Ring-Buffer Management
When the cache reaches its maximum allocated capacity (determined by the model's maximum context length or available memory), a ring-buffer strategy can be employed: new key-value pairs overwrite the oldest entries in a circular fashion. This maintains a fixed memory footprint while preserving the most recent context. However, naive ring-buffer overwriting can break attention continuity. Attention sink techniques address this by preserving the first few tokens (which accumulate disproportionate attention mass) while rotating through the remainder of the buffer.
Cache Defragmentation
As sequences are created and completed in a multi-tenant serving environment, the cache memory becomes fragmented: gaps appear between active sequences' cache regions. Defragmentation compacts active cache entries into contiguous memory, reclaiming gaps for new sequences. This is analogous to memory compaction in operating systems. Defragmentation can be performed by physically copying cache tensors to new positions or by maintaining an indirection table that maps logical positions to physical memory locations (paged attention).

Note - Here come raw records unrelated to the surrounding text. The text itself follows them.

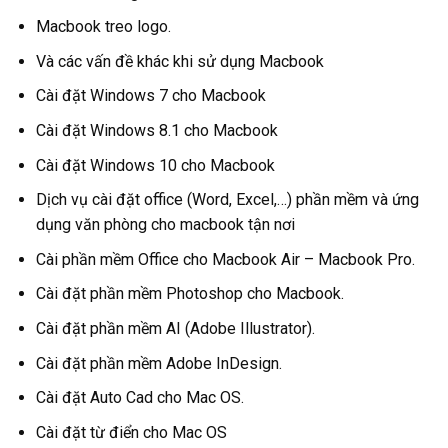
Macbook treo logo.
Và các vấn đề khác khi sử dụng Macbook
Cài đặt Windows 7 cho Macbook
Cài đặt Windows 8.1 cho Macbook
Cài đặt Windows 10 cho Macbook
Dịch vụ cài đặt office (Word, Excel,…) phần mềm và ứng
dụng văn phòng cho macbook tận nơi
Cài phần mềm Office cho Macbook Air – Macbook Pro.
Cài đặt phần mềm Photoshop cho Macbook.
Cài đặt phần mềm AI (Adobe Illustrator).
Cài đặt phần mềm Adobe InDesign.
Cài đặt Auto Cad cho Mac OS.
Cài đặt từ điển cho Mac OS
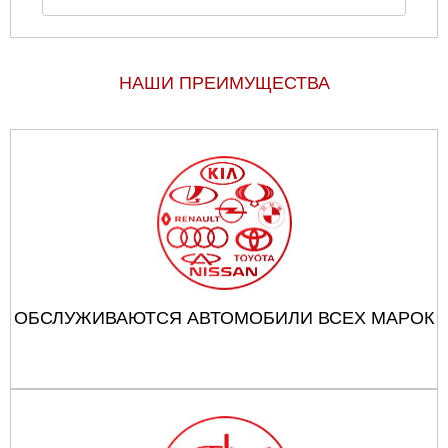
НАШИ ПРЕИМУЩЕСТВА
ОБСЛУЖИВАЮТСЯ АВТОМОБИЛИ ВСЕХ МАРОК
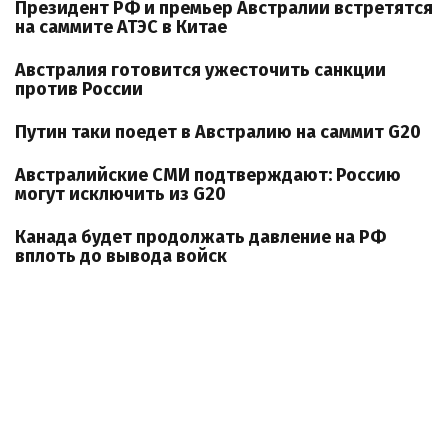
Президент РФ и премьер Австралии встретятся
на саммите АТЭС в Китае
Австралия готовится ужесточить санкции
против России
Путин таки поедет в Австралию на саммит G20
Австралийские СМИ подтверждают: Россию
могут исключить из G20
Канада будет продолжать давление на РФ
вплоть до вывода войск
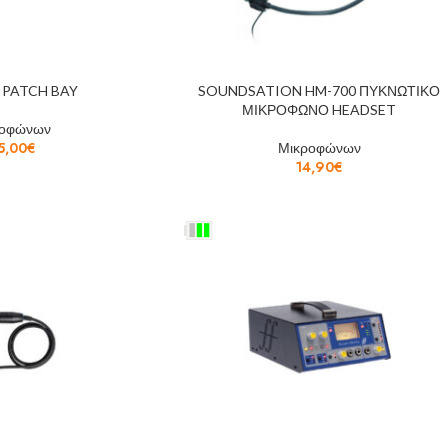
 PATCH BAY
SOUNDSATION HM-700 ΠΥΚΝΩΤΙΚΟ
ΜΙΚΡΟΦΩΝΟ HEADSET
ροφώνων
5,00
€
Μικροφώνων
14,90
€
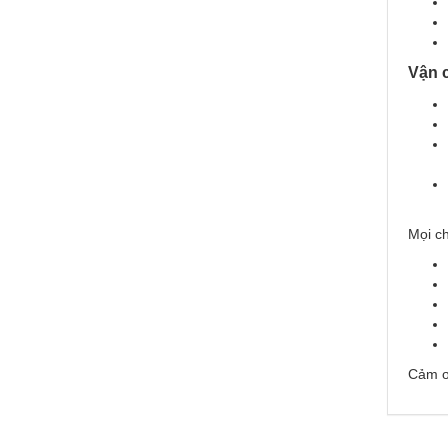
Vận 
Mọi ch
Cảm ơ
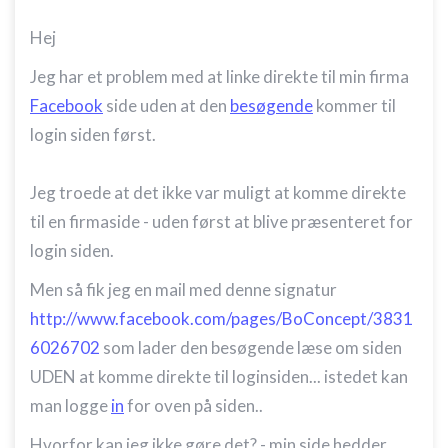
Hej
Jeg har et problem med at linke direkte til min firma
Facebook
side uden at den
besøgende
kommer til
login siden først.
Jeg troede at det ikke var muligt at komme direkte
til en firmaside - uden først at blive præsenteret for
login siden.
Men så fik jeg en mail med denne signatur
http://www.facebook.com/pages/BoConcept/3831
6026702
som lader den besøgende læse om siden
UDEN at komme direkte til loginsiden... istedet kan
man logge
in
for oven på siden..
Hvorfor kan jeg ikke gøre det? - min side hedder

Multiple sequences may share a common prefix (e.g., the same system prompt). Rather than storing duplicate key-value entries for the shared prefix, the cache can reference a single copy. When a new sequence starts with the same prefix as an existing sequence, the cache entries for those positions can be shared (copy-on-write or explicit reference counting). This optimization significantly reduces memory usage in scenarios where many concurrent conversations share the same system prompt or few-shot examples.
Implementation Notes
In the Ollama codebase, causal KV caching is the default cache implementation for standard autoregressive models (Llama, Mistral, GPT-family, etc.). The cache is allocated as contiguous GPU memory tensors sized to the model's maximum context length. Sequence management tracks which positions in the cache belong to which active sequences, using a slot-based system. When sequences complete, their slots are marked as available. Defragmentation is triggered when fragmentation exceeds a configurable threshold, compacting active entries and freeing contiguous blocks. The implementation supports KV cache quantization (storing cached values in lower precision) to reduce memory footprint and increase effective context length.